La apelación final no pudo ser más que alegrarse: los discípulos “regresaron a Jerusalén llenos de alegría” (v. 52). Lucas es el evangelista de la alegría. Ya en la primera página de su evangelio, leemos que el ángel del Señor dice a Zacarías: “Él te traerá gozo y alegría, y muchos se regocijarán con su nacimiento” (Lc 1,14). Poco después, en la historia del nacimiento de Jesús, aparece de nuevo el ángel que dice a los pastores: “No tengan miedo. Estoy aquí para darles una buena noticia, una gran alegría para todas las personas” (Lc 2,10).
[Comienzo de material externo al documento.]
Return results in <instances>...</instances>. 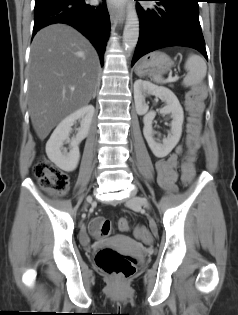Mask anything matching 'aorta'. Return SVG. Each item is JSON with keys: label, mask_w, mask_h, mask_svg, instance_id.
<instances>
[{"label": "aorta", "mask_w": 238, "mask_h": 315, "mask_svg": "<svg viewBox=\"0 0 238 315\" xmlns=\"http://www.w3.org/2000/svg\"><path fill=\"white\" fill-rule=\"evenodd\" d=\"M139 38V19L132 4L128 7L127 19L123 31V45L126 51H132Z\"/></svg>", "instance_id": "aorta-1"}]
</instances>
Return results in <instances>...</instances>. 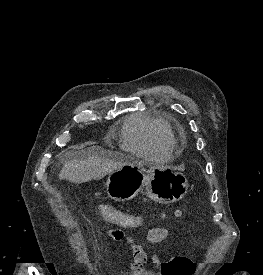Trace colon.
Instances as JSON below:
<instances>
[{"label":"colon","mask_w":263,"mask_h":275,"mask_svg":"<svg viewBox=\"0 0 263 275\" xmlns=\"http://www.w3.org/2000/svg\"><path fill=\"white\" fill-rule=\"evenodd\" d=\"M96 213L103 221L125 229L139 228L144 224V218L142 216L127 213L110 205H99L96 208ZM174 214L178 216L181 212L176 210ZM163 217H165V215H163ZM122 234L123 232L120 230L115 231V237H121ZM193 265L194 263L189 257L176 256L168 262L166 275H185Z\"/></svg>","instance_id":"obj_1"}]
</instances>
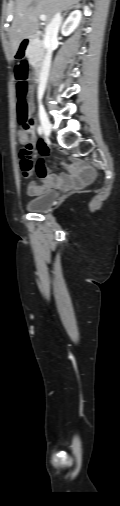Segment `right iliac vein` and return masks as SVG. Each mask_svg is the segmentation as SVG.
Returning a JSON list of instances; mask_svg holds the SVG:
<instances>
[{"label":"right iliac vein","instance_id":"1","mask_svg":"<svg viewBox=\"0 0 120 506\" xmlns=\"http://www.w3.org/2000/svg\"><path fill=\"white\" fill-rule=\"evenodd\" d=\"M39 115H40V121H41L43 132L45 135L49 136L50 132H51V124H50L49 118L43 109L40 110Z\"/></svg>","mask_w":120,"mask_h":506}]
</instances>
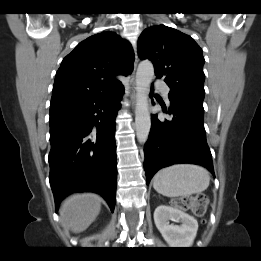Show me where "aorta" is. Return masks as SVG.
I'll return each mask as SVG.
<instances>
[{
    "label": "aorta",
    "instance_id": "1",
    "mask_svg": "<svg viewBox=\"0 0 261 261\" xmlns=\"http://www.w3.org/2000/svg\"><path fill=\"white\" fill-rule=\"evenodd\" d=\"M153 76V64L148 60L140 62L136 72L135 107V128L137 139L140 143H145L147 141L151 128V117L148 107V94Z\"/></svg>",
    "mask_w": 261,
    "mask_h": 261
}]
</instances>
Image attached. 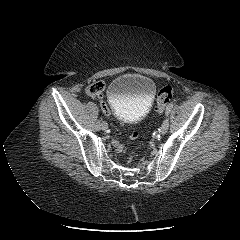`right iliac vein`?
Returning a JSON list of instances; mask_svg holds the SVG:
<instances>
[{
	"instance_id": "right-iliac-vein-1",
	"label": "right iliac vein",
	"mask_w": 240,
	"mask_h": 240,
	"mask_svg": "<svg viewBox=\"0 0 240 240\" xmlns=\"http://www.w3.org/2000/svg\"><path fill=\"white\" fill-rule=\"evenodd\" d=\"M100 127H101V129H102V130H104V131H105V130H107V128H108V125H107V123H105V122H102Z\"/></svg>"
}]
</instances>
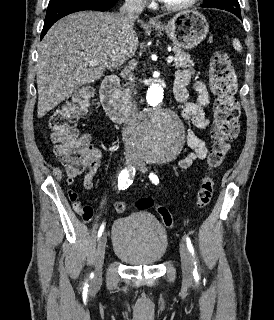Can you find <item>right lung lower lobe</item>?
<instances>
[{
  "label": "right lung lower lobe",
  "mask_w": 274,
  "mask_h": 320,
  "mask_svg": "<svg viewBox=\"0 0 274 320\" xmlns=\"http://www.w3.org/2000/svg\"><path fill=\"white\" fill-rule=\"evenodd\" d=\"M117 1L118 0H64L48 6L41 39L49 28L62 17L84 10L107 11L111 9Z\"/></svg>",
  "instance_id": "98d812e1"
}]
</instances>
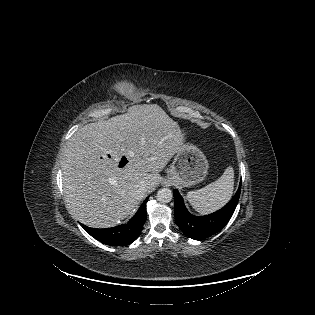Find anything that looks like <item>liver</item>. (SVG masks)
Listing matches in <instances>:
<instances>
[{
    "mask_svg": "<svg viewBox=\"0 0 315 315\" xmlns=\"http://www.w3.org/2000/svg\"><path fill=\"white\" fill-rule=\"evenodd\" d=\"M182 132L156 104L135 105L125 114L79 128L61 163L69 212L93 228L113 226L132 214L160 183L159 172L183 149ZM122 155L129 162L119 168ZM141 181L148 185L144 194L137 192Z\"/></svg>",
    "mask_w": 315,
    "mask_h": 315,
    "instance_id": "liver-1",
    "label": "liver"
}]
</instances>
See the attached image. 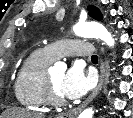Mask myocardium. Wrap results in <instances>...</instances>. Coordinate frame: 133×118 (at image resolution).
<instances>
[{
	"instance_id": "f54148a6",
	"label": "myocardium",
	"mask_w": 133,
	"mask_h": 118,
	"mask_svg": "<svg viewBox=\"0 0 133 118\" xmlns=\"http://www.w3.org/2000/svg\"><path fill=\"white\" fill-rule=\"evenodd\" d=\"M44 99L46 104L53 107H63L67 101L55 93L49 74H46L44 80Z\"/></svg>"
}]
</instances>
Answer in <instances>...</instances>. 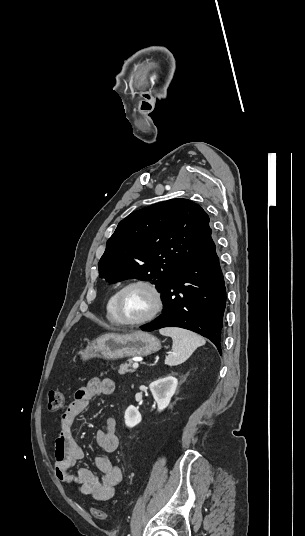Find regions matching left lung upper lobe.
<instances>
[{"instance_id":"obj_1","label":"left lung upper lobe","mask_w":305,"mask_h":536,"mask_svg":"<svg viewBox=\"0 0 305 536\" xmlns=\"http://www.w3.org/2000/svg\"><path fill=\"white\" fill-rule=\"evenodd\" d=\"M207 213L188 199L132 212L108 239L98 268L110 283L152 280L163 290L211 239Z\"/></svg>"}]
</instances>
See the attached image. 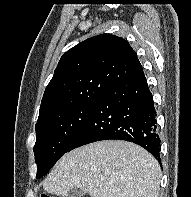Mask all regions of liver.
I'll return each instance as SVG.
<instances>
[{
	"mask_svg": "<svg viewBox=\"0 0 191 197\" xmlns=\"http://www.w3.org/2000/svg\"><path fill=\"white\" fill-rule=\"evenodd\" d=\"M161 175L158 161L141 146L105 140L66 153L43 188L63 197L73 188L91 197H158Z\"/></svg>",
	"mask_w": 191,
	"mask_h": 197,
	"instance_id": "obj_1",
	"label": "liver"
}]
</instances>
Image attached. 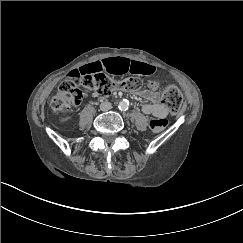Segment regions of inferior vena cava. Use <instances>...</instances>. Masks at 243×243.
I'll return each instance as SVG.
<instances>
[{"label": "inferior vena cava", "mask_w": 243, "mask_h": 243, "mask_svg": "<svg viewBox=\"0 0 243 243\" xmlns=\"http://www.w3.org/2000/svg\"><path fill=\"white\" fill-rule=\"evenodd\" d=\"M101 110L102 111H107L111 108V103L110 102H104L101 104Z\"/></svg>", "instance_id": "obj_1"}]
</instances>
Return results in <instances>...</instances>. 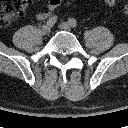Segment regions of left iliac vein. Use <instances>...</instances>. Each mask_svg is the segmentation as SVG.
I'll list each match as a JSON object with an SVG mask.
<instances>
[{
	"label": "left iliac vein",
	"instance_id": "4c4485c4",
	"mask_svg": "<svg viewBox=\"0 0 128 128\" xmlns=\"http://www.w3.org/2000/svg\"><path fill=\"white\" fill-rule=\"evenodd\" d=\"M60 29L65 30V31H71V26L67 22H62L59 25Z\"/></svg>",
	"mask_w": 128,
	"mask_h": 128
}]
</instances>
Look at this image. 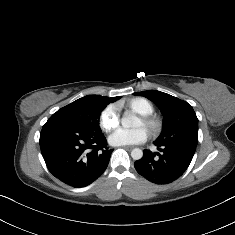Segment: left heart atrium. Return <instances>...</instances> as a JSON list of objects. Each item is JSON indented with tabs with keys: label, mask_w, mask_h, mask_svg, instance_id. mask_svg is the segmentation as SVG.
<instances>
[{
	"label": "left heart atrium",
	"mask_w": 235,
	"mask_h": 235,
	"mask_svg": "<svg viewBox=\"0 0 235 235\" xmlns=\"http://www.w3.org/2000/svg\"><path fill=\"white\" fill-rule=\"evenodd\" d=\"M148 139V132L140 127L134 130L117 129L108 137V142L113 146H128L144 143Z\"/></svg>",
	"instance_id": "39dd6f15"
}]
</instances>
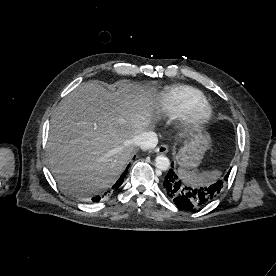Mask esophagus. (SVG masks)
Returning <instances> with one entry per match:
<instances>
[{
	"mask_svg": "<svg viewBox=\"0 0 276 276\" xmlns=\"http://www.w3.org/2000/svg\"><path fill=\"white\" fill-rule=\"evenodd\" d=\"M156 153H160V154H165L168 152V147L164 144L158 146L157 148H155L154 150Z\"/></svg>",
	"mask_w": 276,
	"mask_h": 276,
	"instance_id": "1",
	"label": "esophagus"
}]
</instances>
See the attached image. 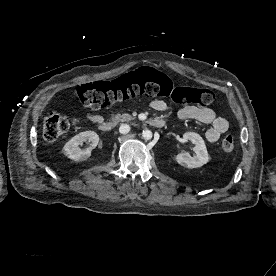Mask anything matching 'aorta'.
Here are the masks:
<instances>
[{
	"label": "aorta",
	"mask_w": 276,
	"mask_h": 276,
	"mask_svg": "<svg viewBox=\"0 0 276 276\" xmlns=\"http://www.w3.org/2000/svg\"><path fill=\"white\" fill-rule=\"evenodd\" d=\"M152 132L150 130H143L142 132V137L145 139V140H150L152 139Z\"/></svg>",
	"instance_id": "aorta-1"
}]
</instances>
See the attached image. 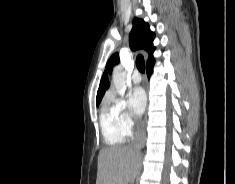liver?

La primera razón por la que los discípulos se regocijan, a pesar de no tener al Maestro visiblemente presente con ellos, es el hecho de que entendieron que Él no es, como pensaban sus enemigos, un prisionero de la muerte. Han tenido la experiencia de su Resurrección; están seguros de que cruzó primero el ‘velo del templo’ que separaba el mundo de las personas del de Dios. Entonces mostró que todo lo que sucede en la tierra –éxitos y contratiempos, injusticias, sufrimientos e incluso los eventos más absurdos, como los que le han sucedido–no escapan al plan de Dios. Si este es el destino de cada persona, la muerte ya no causa temor; Jesús lo transformó en un nacimiento a la Vida con Dios. Esta es la primera razón para tratar con esperanza incluso las situaciones más dramáticas y complicadas.

La luz de las Escrituras les hizo comprender que Jesús no fue a otro lugar, no se ha desviado, sino que se ha quedado con la gente. Su forma de estar presente ya no es la misma, pero no es menos real. Antes de la Pascua, estuvo condicionado por todas las limitaciones a las que estamos sujetos. Pero ya no existen más. Él puede estar cerca de cada personasiempre. Con la Ascensión, su Presencia no ha disminuido, ¡se ha incrementado! Aquí está la segunda razón para la alegría de los discípulos y para la nuestra.